The key to understanding repulsive interaction is the charge transfer between molecule and substrate. From X-ray standing waves (XSW) measurements performed at beamline ID32, we found convincing indications for a significant overlap of molecular orbitals with the silver electronic states. The adsorption geometry differs for high and low coverages [1]. While in the monolayer-structure, all molecules adsorb with their Sn-atom below the molecular plane (“tin-down” position, Figure 86a), whereas a mixed “tin-up”/“tin-down” structure occurs at lower coverages. The molecule-surface distance is only about 3 Å, significantly below van-der-Waals bonding-distances. This indicates chemisorption and necessitates spatial overlap of molecular orbitals and surface electronic states. An exchange of electronic charge (donation/backdonation) is the consequence. Density functional theory (DFT) calculations and ultraviolet photoelectron spectroscopy (UPS) confirmed this finding.

Fig. 86: Structural model and illustration of the donation/backdonation effect. a) Side view of the incommensurate monolayer structure (“C” and “D” in the phase diagram, coverage 1 ML). b) Side and perspective view of the commensurate LT structure (“A”). Molecular orbitals (HOMO-1 and LUMO) are drawn in red and green, respectively.

The donation/backdonation effect is also illustrated in Figure 86. Electron donation to the substrate just below the molecules (yellow area) displaces Ag electrons to the vicinity (blue). Backdonation to unoccupied orbitals of the molecule cannot completely compensate for this effect. Therefore neighbouring molecules – if they are identically oriented in “tin-down” position and located close to each other as is the case at high coverages (Figure 86a) – compete for the donation/backdonation effect which causes repulsion between the molecules. At lower coverages, the repulsion is reduced by the mixed “tin-up”/“tin-down”-orientation, but at room temperature (disordered, gas-like phase) it still remains dominant.

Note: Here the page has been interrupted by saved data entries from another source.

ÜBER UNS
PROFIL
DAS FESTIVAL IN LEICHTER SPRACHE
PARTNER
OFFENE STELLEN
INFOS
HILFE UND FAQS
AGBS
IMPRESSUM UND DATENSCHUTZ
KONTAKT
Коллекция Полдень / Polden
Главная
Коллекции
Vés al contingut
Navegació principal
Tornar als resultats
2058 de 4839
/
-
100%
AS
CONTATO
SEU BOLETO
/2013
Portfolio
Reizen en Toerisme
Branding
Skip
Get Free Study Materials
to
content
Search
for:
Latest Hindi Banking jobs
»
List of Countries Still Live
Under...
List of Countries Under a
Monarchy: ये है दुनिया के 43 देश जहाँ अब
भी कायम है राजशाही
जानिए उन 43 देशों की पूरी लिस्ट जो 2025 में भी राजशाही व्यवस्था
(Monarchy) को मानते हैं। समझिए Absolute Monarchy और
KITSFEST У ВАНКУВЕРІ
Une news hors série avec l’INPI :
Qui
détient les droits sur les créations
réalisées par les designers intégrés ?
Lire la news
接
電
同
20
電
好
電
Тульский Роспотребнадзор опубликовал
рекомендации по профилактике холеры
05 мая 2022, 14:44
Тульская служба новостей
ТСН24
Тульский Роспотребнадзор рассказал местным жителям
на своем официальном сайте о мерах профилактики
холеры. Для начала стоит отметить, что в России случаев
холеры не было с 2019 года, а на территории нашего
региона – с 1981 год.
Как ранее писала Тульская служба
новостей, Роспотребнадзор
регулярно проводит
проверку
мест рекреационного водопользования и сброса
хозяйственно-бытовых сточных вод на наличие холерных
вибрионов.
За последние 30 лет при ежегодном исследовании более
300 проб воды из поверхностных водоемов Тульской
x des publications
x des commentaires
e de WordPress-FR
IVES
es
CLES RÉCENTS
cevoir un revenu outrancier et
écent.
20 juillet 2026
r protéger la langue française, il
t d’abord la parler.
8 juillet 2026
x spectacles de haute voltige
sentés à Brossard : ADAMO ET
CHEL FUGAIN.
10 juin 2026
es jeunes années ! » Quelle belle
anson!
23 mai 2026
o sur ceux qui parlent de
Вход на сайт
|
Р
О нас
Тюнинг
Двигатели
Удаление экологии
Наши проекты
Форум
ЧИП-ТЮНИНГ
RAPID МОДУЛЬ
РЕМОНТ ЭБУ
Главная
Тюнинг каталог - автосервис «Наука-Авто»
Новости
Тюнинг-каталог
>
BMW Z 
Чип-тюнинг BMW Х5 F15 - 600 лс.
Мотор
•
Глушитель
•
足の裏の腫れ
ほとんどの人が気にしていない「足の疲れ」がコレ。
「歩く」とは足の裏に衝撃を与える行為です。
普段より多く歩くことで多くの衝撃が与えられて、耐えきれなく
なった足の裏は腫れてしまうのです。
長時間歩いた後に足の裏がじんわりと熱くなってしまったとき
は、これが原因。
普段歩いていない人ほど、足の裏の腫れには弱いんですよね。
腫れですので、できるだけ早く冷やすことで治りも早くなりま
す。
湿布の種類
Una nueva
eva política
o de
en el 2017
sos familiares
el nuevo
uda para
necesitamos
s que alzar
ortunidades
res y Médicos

Only upon cooling does the influence of the substrate overcome the repulsion, and an ordered structure is formed (Figure 86b).

Intermolecular repulsion in ordered organic overlayers is reported for the first time. It leads to a novel growth mode based on a homogeneous filling of surface terraces and results in large domain sizes. Just by tuning the temperature, the system can be switched from repulsive to attractive intermolecular interaction and back.


Principal publication and authors

C. Stadler (a), S. Hansen (a), I. Kröger (a), C. Kumpf (a,b) and E. Umbach (a,c), Nature Physics 5, 153 (2009), DOI: 10.1038/nphys1176.
(a) Universität Würzburg, Experimentelle Physik II, Am Hubland, Würzburg (Germany)
(b) present address: Forschungszentrum Jülich GmbH, Jülich (Germany)
(c) present address: Forschungszentrum Karlsruhe GmbH, Karlsruhe (Germany)


[1] C. Stadler, S. Hansen, F. Pollinger, C. Kumpf, E. Umbach, T.-L. Lee, and J. Zegenhagen, Phys. Rev. B 74, 035404 (2006).